§ ABOUT THIS EXERCISE
Only one portion of the data is to be written out: from the line bearing "rebre per email tota la" through the line bearing "Gérer la TVA (6:58)". Write it exactly as it appears.
RECORDED INFORMATION Block Start
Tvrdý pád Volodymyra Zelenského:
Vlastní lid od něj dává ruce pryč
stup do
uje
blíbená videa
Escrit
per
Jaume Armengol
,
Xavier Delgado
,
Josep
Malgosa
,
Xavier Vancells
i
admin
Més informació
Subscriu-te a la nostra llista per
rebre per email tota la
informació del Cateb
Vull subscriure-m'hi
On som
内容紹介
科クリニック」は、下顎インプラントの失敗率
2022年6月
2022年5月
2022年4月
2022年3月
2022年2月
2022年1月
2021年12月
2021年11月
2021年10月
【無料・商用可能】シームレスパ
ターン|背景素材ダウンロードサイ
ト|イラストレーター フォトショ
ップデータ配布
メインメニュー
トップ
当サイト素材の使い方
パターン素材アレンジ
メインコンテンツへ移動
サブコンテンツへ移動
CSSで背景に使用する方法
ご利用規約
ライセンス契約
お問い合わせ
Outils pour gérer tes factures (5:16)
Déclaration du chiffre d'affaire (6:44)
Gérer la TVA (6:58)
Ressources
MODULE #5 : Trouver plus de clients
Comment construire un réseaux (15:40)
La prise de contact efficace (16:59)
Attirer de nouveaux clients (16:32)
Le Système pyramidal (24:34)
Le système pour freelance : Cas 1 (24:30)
RECORDED INFORMATION Block End
RECORDED INFORMATION Block Start
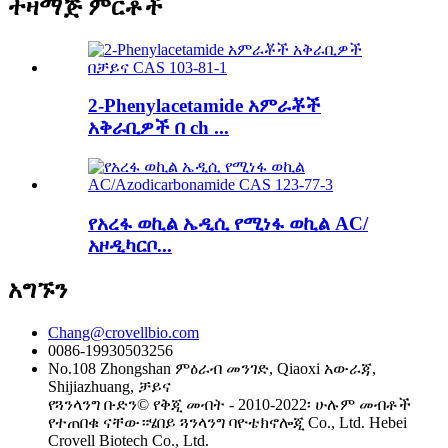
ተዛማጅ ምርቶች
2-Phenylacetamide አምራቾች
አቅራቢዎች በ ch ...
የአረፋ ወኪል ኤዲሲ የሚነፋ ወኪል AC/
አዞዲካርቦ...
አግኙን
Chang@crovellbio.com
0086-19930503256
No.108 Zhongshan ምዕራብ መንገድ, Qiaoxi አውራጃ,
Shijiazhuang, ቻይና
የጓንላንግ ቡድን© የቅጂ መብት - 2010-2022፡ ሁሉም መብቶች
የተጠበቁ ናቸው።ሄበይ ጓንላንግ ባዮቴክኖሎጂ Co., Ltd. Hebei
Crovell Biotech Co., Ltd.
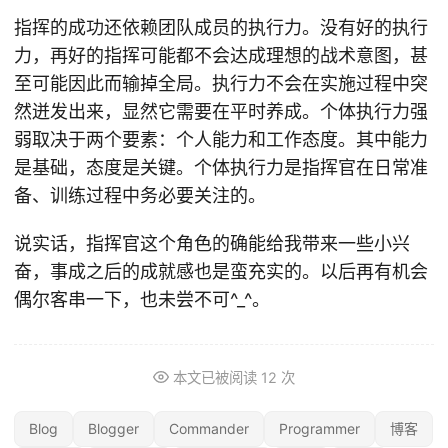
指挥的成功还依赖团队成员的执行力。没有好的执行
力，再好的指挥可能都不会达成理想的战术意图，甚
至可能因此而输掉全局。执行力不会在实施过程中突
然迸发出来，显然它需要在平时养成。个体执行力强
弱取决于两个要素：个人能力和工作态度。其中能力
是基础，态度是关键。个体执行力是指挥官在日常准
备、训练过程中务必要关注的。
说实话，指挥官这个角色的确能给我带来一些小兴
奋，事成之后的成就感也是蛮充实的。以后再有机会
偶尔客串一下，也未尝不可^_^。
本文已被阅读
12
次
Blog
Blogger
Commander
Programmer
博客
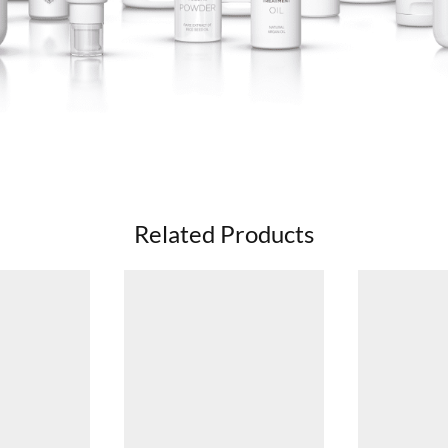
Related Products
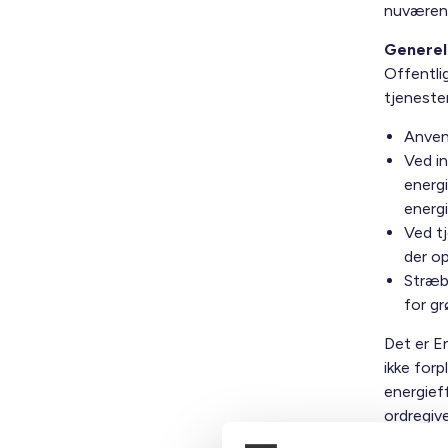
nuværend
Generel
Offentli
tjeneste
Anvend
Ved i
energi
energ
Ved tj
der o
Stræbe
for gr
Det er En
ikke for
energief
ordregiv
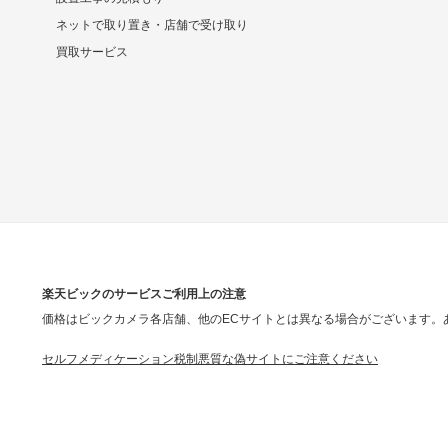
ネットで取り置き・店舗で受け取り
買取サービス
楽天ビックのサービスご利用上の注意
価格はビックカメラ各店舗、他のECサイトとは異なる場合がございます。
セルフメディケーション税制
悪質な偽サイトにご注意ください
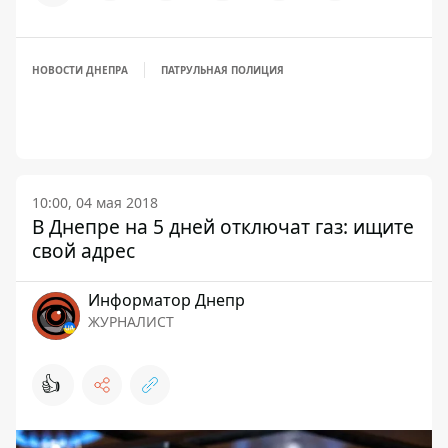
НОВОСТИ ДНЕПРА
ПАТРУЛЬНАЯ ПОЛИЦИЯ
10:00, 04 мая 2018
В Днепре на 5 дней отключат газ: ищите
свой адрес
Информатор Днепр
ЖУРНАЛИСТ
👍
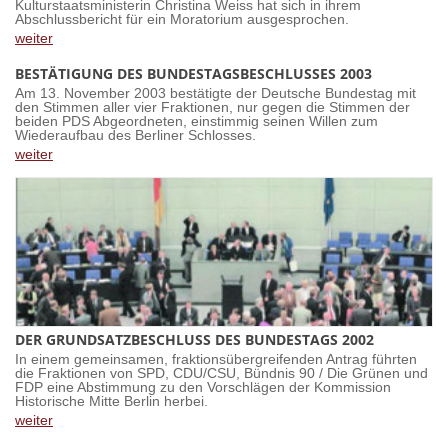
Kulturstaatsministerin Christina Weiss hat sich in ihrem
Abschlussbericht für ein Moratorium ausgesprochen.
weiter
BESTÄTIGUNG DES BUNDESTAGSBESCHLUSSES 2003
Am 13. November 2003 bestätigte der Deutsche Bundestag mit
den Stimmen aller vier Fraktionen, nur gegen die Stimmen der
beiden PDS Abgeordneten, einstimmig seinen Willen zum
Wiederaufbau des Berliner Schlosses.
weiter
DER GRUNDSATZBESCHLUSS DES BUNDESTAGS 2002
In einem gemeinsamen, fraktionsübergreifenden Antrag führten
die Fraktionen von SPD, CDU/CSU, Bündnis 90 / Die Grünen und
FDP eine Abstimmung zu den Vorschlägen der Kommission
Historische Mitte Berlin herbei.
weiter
RECORDED INFORMATION Block End
§ EXERCISE ANSWER
rebre per email tota la
informació del Cateb
Vull subscriure-m'hi
On som
内容紹介
科クリニック」は、下顎インプラントの失敗率
2022年6月
2022年5月
2022年4月
2022年3月
2022年2月
2022年1月
2021年12月
2021年11月
2021年10月
【無料・商用可能】シームレスパ
ターン|背景素材ダウンロードサイ
ト|イラストレーター フォトショ
ップデータ配布
メインメニュー
トップ
当サイト素材の使い方
パターン素材アレンジ
メインコンテンツへ移動
サブコンテンツへ移動
CSSで背景に使用する方法
ご利用規約
ライセンス契約
お問い合わせ
Outils pour gérer tes factures (5:16)
Déclaration du chiffre d'affaire (6:44)
Gérer la TVA (6:58)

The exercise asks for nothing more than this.